Contributing

Note

This page mirrors CONTRIBUTING.md at the repository root, which is the canonical source. Links below resolve on GitHub.

Contributing to stimela-ninja

Thanks for your interest in contributing! stimela-ninja (import name shinobi, CLI ninja) is a simple but flexible framework for reproducible radio-astronomy pipelines — Stimela 3.0. It’s early-beta software, so the most valuable contributions right now are bug reports, focused fixes, tests, documentation, and feedback on the design.

By participating you agree to abide by our Code of Conduct.

Scope and philosophy

Our guiding principle is to keep things simple and robust, while staying flexible and effective. We favour small, focused changes and prefer solving problems with plain Python over adding new layers of machinery.

For background on how the project is put together and the reasoning behind its current design, see AGENTS.md. It’s helpful context when proposing anything that touches the recipe/ orchestration layer. If you’re considering a larger change, opening an issue to discuss it first is a great way to align before writing code.

Ways to contribute

  • Report bugs and request features via issues.

  • Improve documentation under docs/ or the docstrings that feed the API reference.

  • Submit code — bug fixes, new cabs/loaders/backends, tests.

  • Add examples under examples/.

Development setup

The project uses uv:

uv venv .venv && uv pip install -e . --group dev
.venv/bin/pytest
.venv/bin/ruff check src tests

(You can equivalently use uv run pytest / uv run ruff check src tests.)

Testing

Run the suite with:

pytest -q

Most tests are unit/mocked and always run. The live-backend integration tests (tests/test_docker_live.py, tests/test_kubernetes_live.py, tests/test_slurm_live.py) auto-skip when the infrastructure isn’t present — they probe at runtime (shutil.which(...) plus a liveness check such as docker image inspect, kubectl cluster-info, or sinfo), so you don’t need to set any opt-in flag. To run them locally, see the docstrings at the top of each file for the exact setup (a kind cluster for Kubernetes; the throwaway Slurm cluster in tests/slurm_live/ for Slurm).

New features and bug fixes should come with tests. Follow the existing layout in tests/ (flat directory, shared fixtures in tests/fixtures/; no __init__.py — the suite runs in importlib mode with namespace packages).

Code style

  • Lint must be clean: ruff check src tests should report no errors. Ruff runs with its default rule set at line-length = 100 (see pyproject.toml).

  • ruff format is available and uses the same line width if you’d like autoformatting.

  • Use type hints and write docstrings on public API — they render into the Sphinx API reference via autodoc.

  • Match the surrounding code’s naming, comment density, and idiom.

Documentation

Docs are built with Sphinx (Furo theme) and hosted on Read the Docs. Build them locally with:

uv sync --group docs
uv run sphinx-build -b html docs docs/_build/html

Please update the docs when you change public API. If you add a documentation dependency, keep docs/requirements.txt in sync with the docs dependency group in pyproject.toml (Read the Docs installs from the former).

Pull requests

  1. Branch off main and keep PRs small and focused — one logical change per PR is much easier to review.

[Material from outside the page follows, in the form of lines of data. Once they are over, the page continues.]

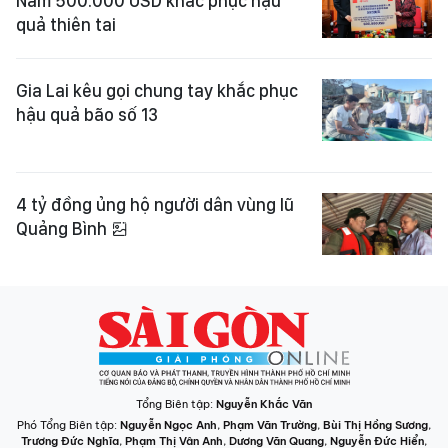
Nam 500.000 USD khắc phục hậu
quả thiên tai
Gia Lai kêu gọi chung tay khắc phục
hậu quả bão số 13
4 tỷ đồng ủng hộ người dân vùng lũ
Quảng Bình
Tổng Biên tập:
Nguyễn Khắc Văn
Phó Tổng Biên tập:
Nguyễn Ngọc Anh
,
Phạm Văn Trường
,
Bùi Thị Hồng Sương
,
Trương Đức Nghĩa
,
Phạm Thị Vân Anh
,
Dương Văn Quang
,
Nguyễn Đức Hiển
,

  2. Make sure pytest -q and ruff check src tests pass locally, and that docs build if you touched public API.

  3. Push and open a PR against main. Reference any related issue (e.g. “Closes #12”).

  4. CI must be green. The test job runs the suite and lint across Python 3.10, 3.11 and 3.12 — that’s the merge gate. An automated review job also posts an AI code-review comment; treat it as advisory, not a gate, and weigh its findings with judgement. Per AGENTS.md’s “Reviewing changes: check the tree, not just the diff”, verify any “this doesn’t exist / is unused” claim against the actual tree before acting on it.

Commit messages

Write clear, descriptive commit messages explaining why a change is made. No formal convention (Conventional Commits, sign-off/DCO, or CLA) is required.

Versioning and releases

The project follows Semantic Versioning. Contributors don’t cut releases — that’s a maintainer task. Releases are tag-driven: the maintainer bumps version in pyproject.toml and pushes a vX.Y.Z tag, and the release.yml workflow verifies the tag matches the package version, builds, and publishes to PyPI.

License

By contributing, you agree that your contributions are licensed under the project’s MIT License.